The first, and most important, thing is that we have to make sure that the temperature of the child’s sleeping room is constant and varies between 20-23 degrees Celsius. With this as a given, the American Academy of Pediatrics (AAP) recommends that we do not overdress the infant for sleep. The rule is to wear a garment more than we would wear to sleep (see here in detail). This means that very thick and warm sleepsuits may not be appropriate, especially in warm climates such as Greece. Overdressing is likely to cause sweating and discomfort to the child during the night and to cause it to wake up crying, having the opposite effect than the one we were seeking.

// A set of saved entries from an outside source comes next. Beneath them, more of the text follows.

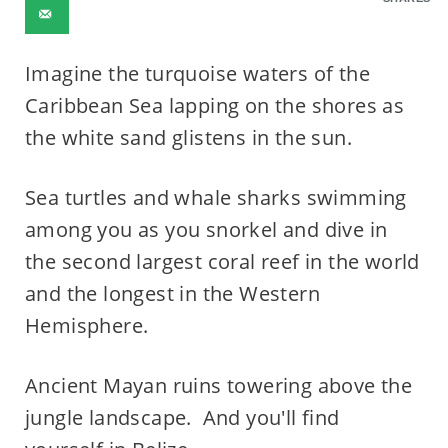
Imagine the turquoise waters of the
Caribbean Sea lapping on the shores as
the white sand glistens in the sun.
Sea turtles and whale sharks swimming
among you as you snorkel and dive in
the second largest coral reef in the world
and the longest in the Western
Hemisphere.
Ancient Mayan ruins towering above the
jungle landscape. And you'll find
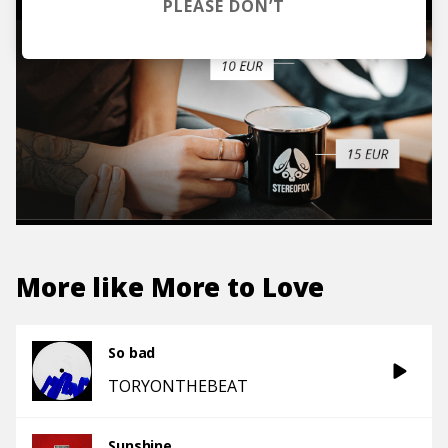
PLEASE DON’T
More like
More to Love
So bad
TORYONTHEBEAT
Sunshine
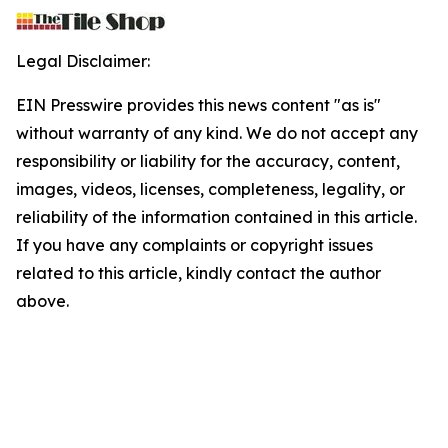
Legal Disclaimer:
EIN Presswire provides this news content "as is"
without warranty of any kind. We do not accept any
responsibility or liability for the accuracy, content,
images, videos, licenses, completeness, legality, or
reliability of the information contained in this article.
If you have any complaints or copyright issues
related to this article, kindly contact the author
above.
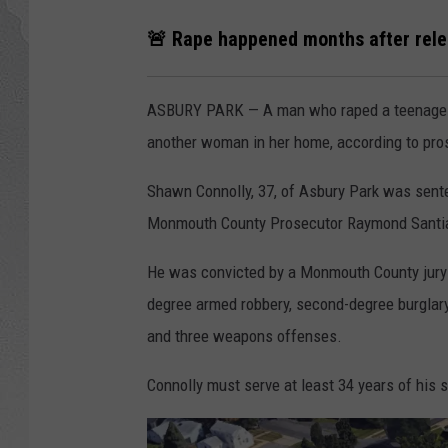
🚨 Rape happened months after rele
ASBURY PARK — A man who raped a teenage gi
another woman in her home, according to pro
Shawn Connolly, 37, of Asbury Park was senten
Monmouth County Prosecutor Raymond Sant
He was convicted by a Monmouth County jury l
degree armed robbery, second-degree burglary,
and three weapons offenses.
Connolly must serve at least 34 years of his s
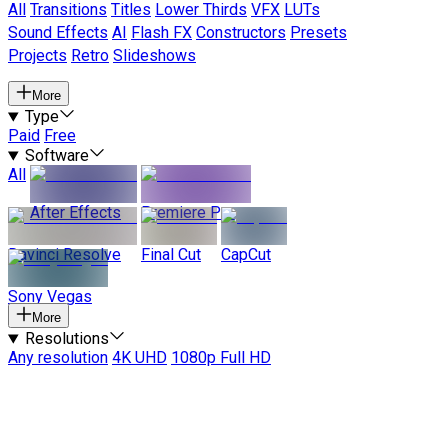
All
Transitions
Titles
Lower Thirds
VFX
LUTs
Sound Effects
AI
Flash FX
Constructors
Presets
Projects
Retro
Slideshows
More
Type
Paid
Free
Software
All
After Effects
Premiere Pro
Davinci Resolve
Final Cut
CapCut
Sony Vegas
More
Resolutions
Any resolution
4K UHD
1080p Full HD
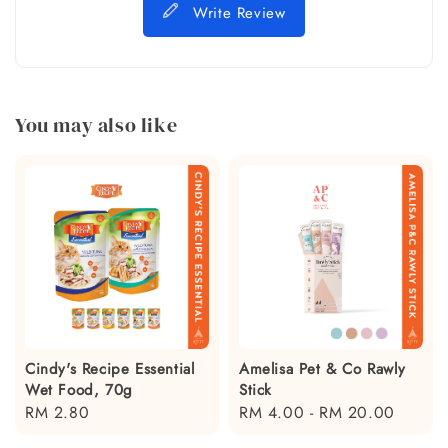
Write Review
You may also like
Cindy's Recipe Essential
Amelisa Pet & Co Rawly
Wet Food, 70g
Stick
Regular
RM 2.80
Regular
RM 4.00
-
RM 20.00
price
price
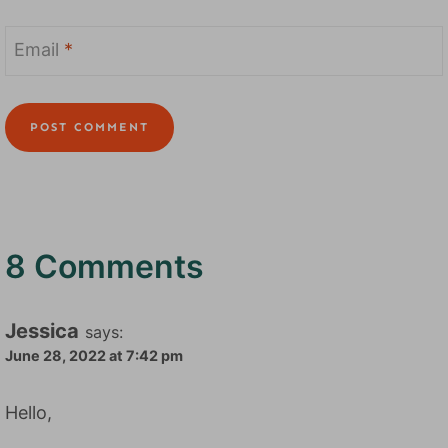
Email
*
8 Comments
Jessica
says:
June 28, 2022 at 7:42 pm
Hello,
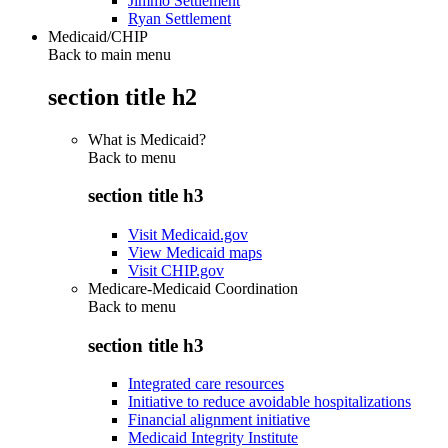
Jimmo Settlement
Ryan Settlement
Medicaid/CHIP
Back to main menu
section title h2
What is Medicaid?
Back to
menu
section title h3
Visit Medicaid.gov
View Medicaid maps
Visit CHIP.gov
Medicare-Medicaid Coordination
Back to
menu
section title h3
Integrated care resources
Initiative to reduce avoidable hospitalizations
Financial alignment initiative
Medicaid Integrity Institute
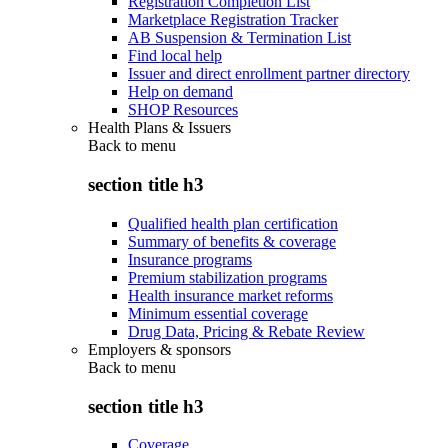
Registration Completion List
Marketplace Registration Tracker
AB Suspension & Termination List
Find local help
Issuer and direct enrollment partner directory
Help on demand
SHOP Resources
Health Plans & Issuers
Back to
menu
section title h3
Qualified health plan certification
Summary of benefits & coverage
Insurance programs
Premium stabilization programs
Health insurance market reforms
Minimum essential coverage
Drug Data, Pricing & Rebate Review
Employers & sponsors
Back to
menu
section title h3
Coverage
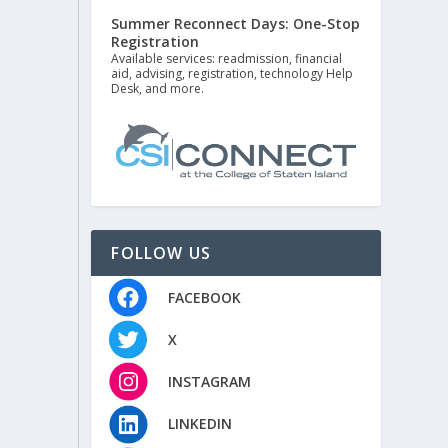
Summer Reconnect Days: One-Stop
Registration
Available services: readmission, financial
aid, advising, registration, technology Help
Desk, and more.
FOLLOW US
FACEBOOK
X
INSTAGRAM
LINKEDIN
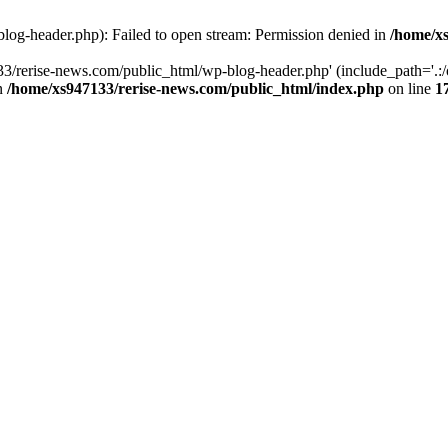
log-header.php): Failed to open stream: Permission denied in
/home/xs
3/rerise-news.com/public_html/wp-blog-header.php' (include_path='.:/o
in
/home/xs947133/rerise-news.com/public_html/index.php
on line
1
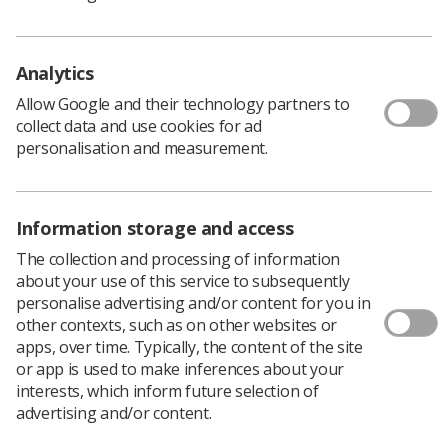
Analytics
Allow Google and their technology partners to
collect data and use cookies for ad
personalisation and measurement.
Twin sisters Muriel and Noreen Chesney were
Information storage and access
famous in the radiography world. Muriel passed away,
aged 89 years of age in 2010 and Noreen, 93 years of
The collection and processing of information
age in 2014. Joint authors of several textbooks and
about your use of this service to subsequently
papers, experienced and very well respected teachers of
personalise advertising and/or content for you in
Radiography, they were both enthusiastic supporters of
other contexts, such as on other websites or
The International Society of Radiographers and
apps, over time. Typically, the content of the site
Radiological Technologists and their association with
or app is used to make inferences about your
Radiography carried on long into retirement.
interests, which inform future selection of
advertising and/or content.
Muriel and Noreen were superintendent teachers in the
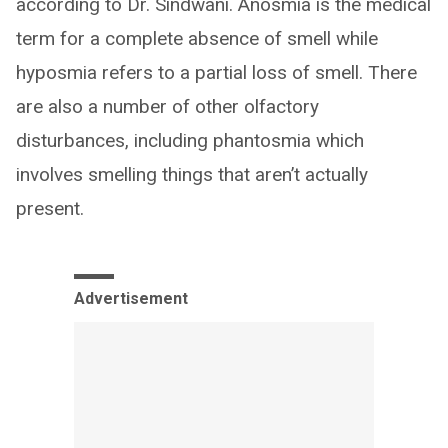
according to Dr. Sindwani. Anosmia is the medical
term for a complete absence of smell while
hyposmia refers to a partial loss of smell. There
are also a number of other olfactory
disturbances, including phantosmia which
involves smelling things that aren’t actually
present.
Advertisement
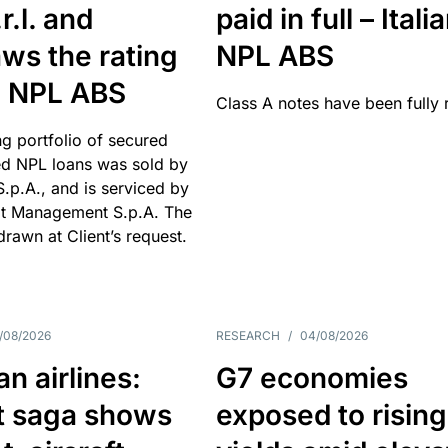
r.l. and
paid in full – Itali
ws the rating
NPL ABS
an NPL ABS
Class A notes have been fully 
g portfolio of secured
d NPL loans was sold by
 S.p.A., and is serviced by
it Management S.p.A. The
hdrawn at Client’s request.
/08/2026
RESEARCH
/
04/08/2026
n airlines:
G7 economies
t saga shows
exposed to rising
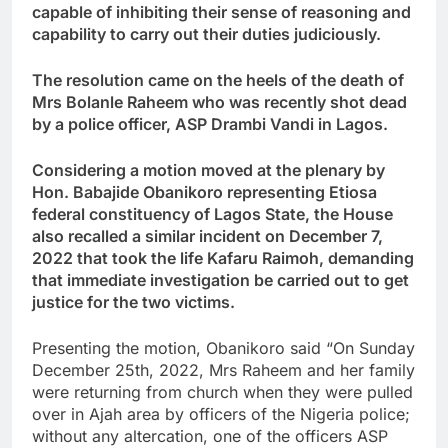
capable of inhibiting their sense of reasoning and
capability to carry out their duties judiciously.
The resolution came on the heels of the death of
Mrs Bolanle Raheem who was recently shot dead
by a police officer, ASP Drambi Vandi in Lagos.
Considering a motion moved at the plenary by
Hon. Babajide Obanikoro representing Etiosa
federal constituency of Lagos State, the House
also recalled a similar incident on December 7,
2022 that took the life Kafaru Raimoh, demanding
that immediate investigation be carried out to get
justice for the two victims.
Presenting the motion, Obanikoro said “On Sunday
December 25th, 2022, Mrs Raheem and her family
were returning from church when they were pulled
over in Ajah area by officers of the Nigeria police;
without any altercation, one of the officers ASP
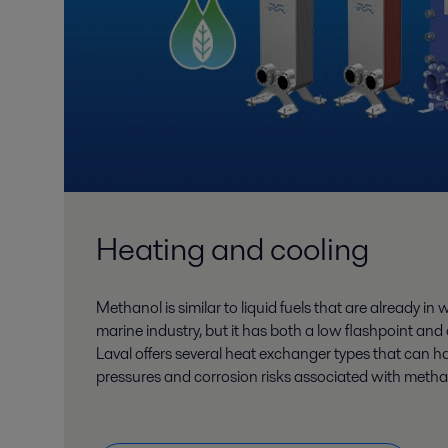
Heating and cooling
Methanol is similar to liquid fuels that are already in
marine industry, but it has both a low flashpoint and
Laval offers several heat exchanger types that can h
pressures and corrosion risks associated with metha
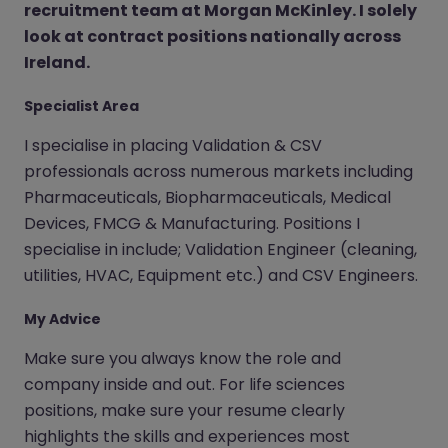
recruitment team at Morgan McKinley. I solely
look at contract positions nationally across
Ireland.
Specialist Area
I specialise in placing Validation & CSV
professionals across numerous markets including
Pharmaceuticals, Biopharmaceuticals, Medical
Devices, FMCG & Manufacturing. Positions I
specialise in include; Validation Engineer (cleaning,
utilities, HVAC, Equipment etc.) and CSV Engineers.
My Advice
Make sure you always know the role and
company inside and out. For life sciences
positions, make sure your resume clearly
highlights the skills and experiences most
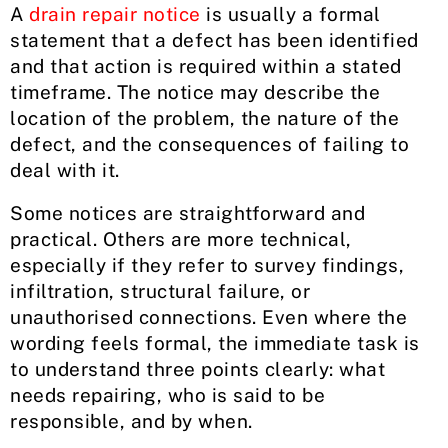
A
drain repair notice
is usually a formal
statement that a defect has been identified
and that action is required within a stated
timeframe. The notice may describe the
location of the problem, the nature of the
defect, and the consequences of failing to
deal with it.
Some notices are straightforward and
practical. Others are more technical,
especially if they refer to survey findings,
infiltration, structural failure, or
unauthorised connections. Even where the
wording feels formal, the immediate task is
to understand three points clearly: what
needs repairing, who is said to be
responsible, and by when.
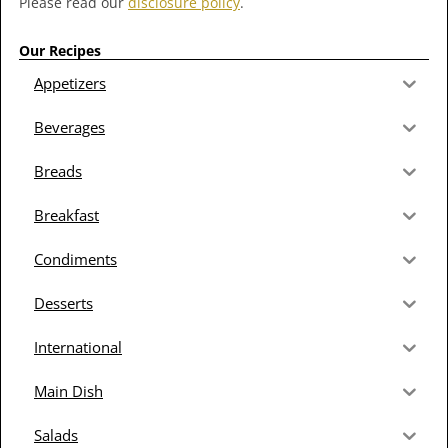
Please read our
disclosure policy
.
Our Recipes
Appetizers
Beverages
Breads
Breakfast
Condiments
Desserts
International
Main Dish
Salads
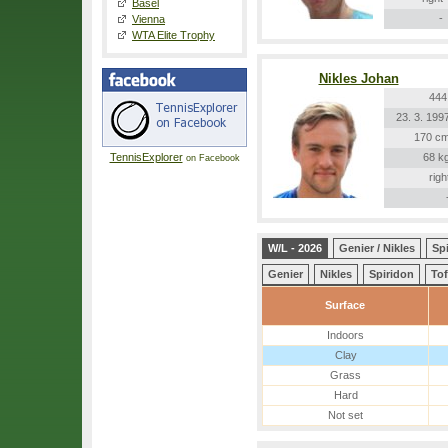
Basel
-
Vienna
WTA Elite Trophy
Nikles Johan
444
23. 3. 199
170 c
TennisExplorer
68 k
on Facebook
righ
W/L - 2026
Genier / Nikles
Spi
Genier
Nikles
Spiridon
Tof
Surface
Indoors
Clay
Grass
Hard
Not set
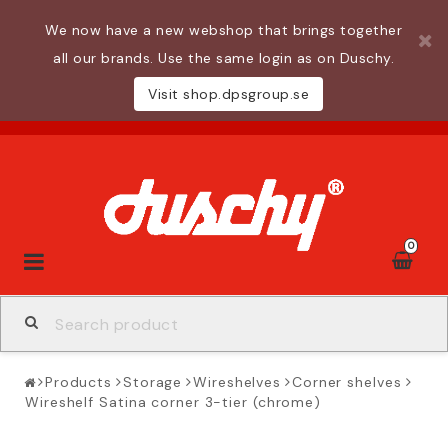
We now have a new webshop that brings together
all our brands. Use the same login as on Duschy.
Visit shop.dpsgroup.se
0
Toggle
navigation
Products
Storage
Wireshelves
Corner shelves
Wireshelf Satina corner 3-tier (chrome)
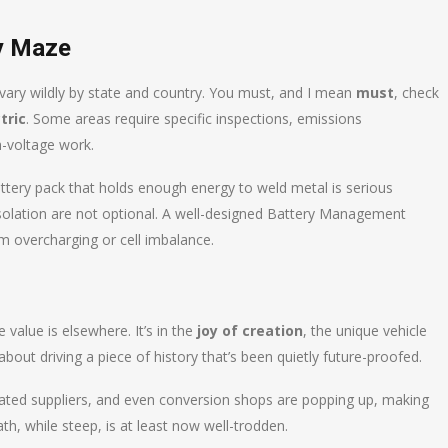
ty Maze
 vary wildly by state and country. You must, and I mean
must
, check
tric
. Some areas require specific inspections, emissions
h-voltage work.
battery pack that holds enough energy to weld metal is serious
isolation are not optional. A well-designed Battery Management
om overcharging or cell imbalance.
 value is elsewhere. It’s in the
joy of creation
, the unique vehicle
bout driving a piece of history that’s been quietly future-proofed.
ated suppliers, and even conversion shops are popping up, making
h, while steep, is at least now well-trodden.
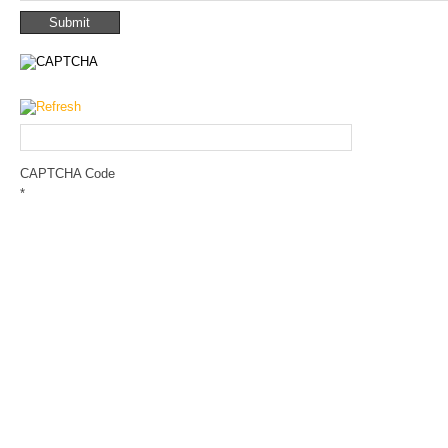
CAPTCHA Code
*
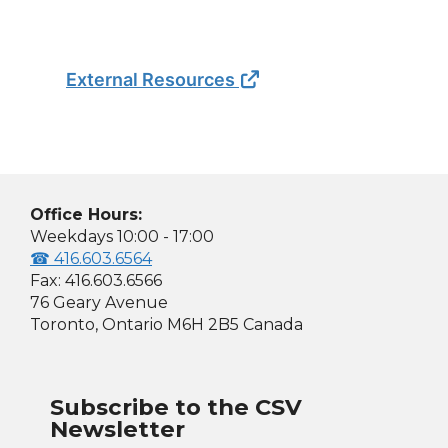
External Resources
Office Hours:
Weekdays 10:00 - 17:00
☎ 416.603.6564
Fax: 416.603.6566
76 Geary Avenue
Toronto, Ontario M6H 2B5 Canada
Subscribe to the CSV
Newsletter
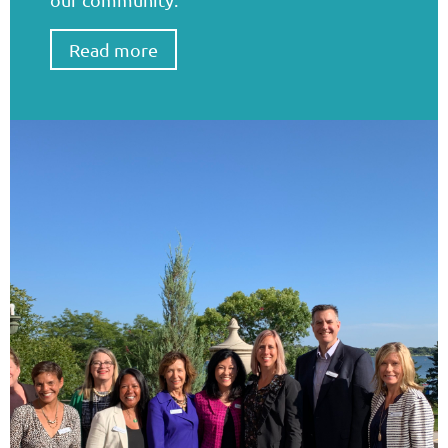
Read more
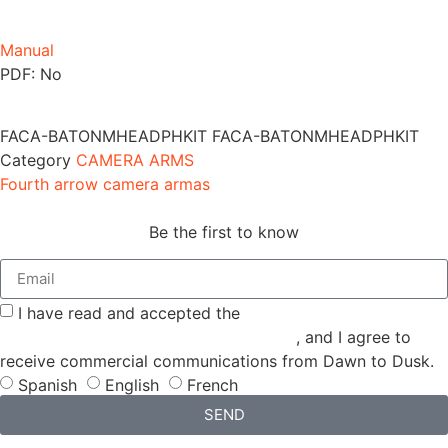
Manual
PDF: No
FACA-BATONMHEADPHKIT
FACA-BATONMHEADPHKIT
Category
CAMERA ARMS
Fourth arrow camera armas
Be the first to know
I have read and accepted the
GENERAL TERMS AND
CONDITIONS and the
PRIVACY POLICY
, and I agree to
receive commercial communications from Dawn to Dusk.
Spanish
English
French
SEND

Moreover, for the above reasons, as well as the skin health of the child, we should always check the materials the sleepsuit is made of. Synthetic materials such as fleece and fiberglass are basically unsuitable for sleeping, as they make the baby sweat and distress. In addition, through sweat synthetic chemicals can pass into the child’s skin. Sleepsuits should definitely be made of 100% cotton. The optimum is of course that they are made of organic cotton that is softer, completely clean of chemicals and impurities, thus the most suitable material for contact with sensitive infant skin. Nowadays it is easy and affordable in Greece to find organic children’s clothes for every need.
Concluding, the warmest is not always the best. Night sleep is one of the most important stages of infant development; let’s try to ensure the best possible conditions for our baby.